EcoTeam Back in Classrooms After Hurricane Hiatus
Ryleigh Johnson | February 4, 2024
The EcoTeam of Warren Wilson College (WWC) is back for another semester after the interruptions of Hurricane Helene. The team, which is an offshoot of the college’s Community Engagement program, brings WWC students into local third-grade classrooms as science educators.
Initially started as a senior’s capstone project in the early 2000s, EcoTeam’s focus is bringing hands-on science learning to kids. Jake Bruce, the AmeriCorps Vista who oversees the program, is especially interested in promoting interactive learning in the classroom.
“It's all about participation,” Bruce said. “We want awareness and effective dispositions, but we also want to adhere to the knowledge and skill standards of North Carolina.”
Since the early 2000s, the program has run on and off again, with a strong period from 2014-2018. In 2020, during the COVID-19 pandemic, WWC cut the AmeriCorps Vista position from Community Engagement, along with EcoTeam. The program lay dormant for several years before coming back in the spring of 2024. That’s when Chloe Bloodworth, a senior outdoor leadership major, joined the team.
“I joined Warren Wilson during COVID and our opportunities for community engagement were very small,” Bloodworth said. “It was really cool to have an opportunity to go beyond the Warren Wilson campus and teach kids about the environment.”

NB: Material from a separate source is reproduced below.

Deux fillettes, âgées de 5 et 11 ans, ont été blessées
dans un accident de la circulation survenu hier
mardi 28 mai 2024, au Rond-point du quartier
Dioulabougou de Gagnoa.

The EcoTeam places two students in three local elementary schools for lessons that run for seven weeks. These students prepare lessons written per North Carolina’s science standards about topics like river basins and pollination.
The team was gearing up for a full semester of teaching last fall when Hurricane Helene hit. After students returned to campus in the wake of the hurricane, the team decided they would not teach the lessons as planned.
Gabe Ranke, a sophomore environmental studies major, was especially disappointed at not being able to interact with the kids in a classroom setting. He had been looking for an educational community engagement opportunity when the Verner Crew, which formerly provided childcare at the Verner Center for Early Learning, was disbanded last year.
“It was an executive decision to not have anyone go into the classrooms, just to give them a bit of recovery time, which was a good decision, but it still sucked a little bit,” Ranke said.
In place of the planned seven weeks of lessons, the team quickly built a one-time pop-up lesson about herbalism.
“We went pretty back and forth and eventually agreed on medicinal herbs because it's something a lot of us in the group were interested [in] or knew a bit about,” Natalie Helser, a freshman on the team, said.
Helser, along with Bruce and other members of the team, worked to create a curriculum about the medicinal uses and identification of nettles. Then, in December, they took that curriculum into the classroom. It was a hit with both the kids and the WWC student teachers.
“During the pop-up lesson, I felt so rejuvenated and full all day because I love working with the kids,” Helser said. “So that's really nice. I think it's a pretty awesome opportunity for both the kids and the educators.”
This semester, the EcoTeam crew is excited to be back in classrooms engaging with kids. They remain committed to providing fun, hands-on educational opportunities for the kids they work with, not only for the enrichment of the students but for the health of the environment itself.
“I’m interested in teaching kids about the environment and trying to help promote that type of education to get people passionate about it from an early age so that they don't go with ideologies that make them hate the environment or think that it is something that human beings inherently own and can do whatever they want with,” Ranke said. “Part of our responsibility as people is to take care of the environment and be kind to it. And I think it's really important for kids to know that and understand that.”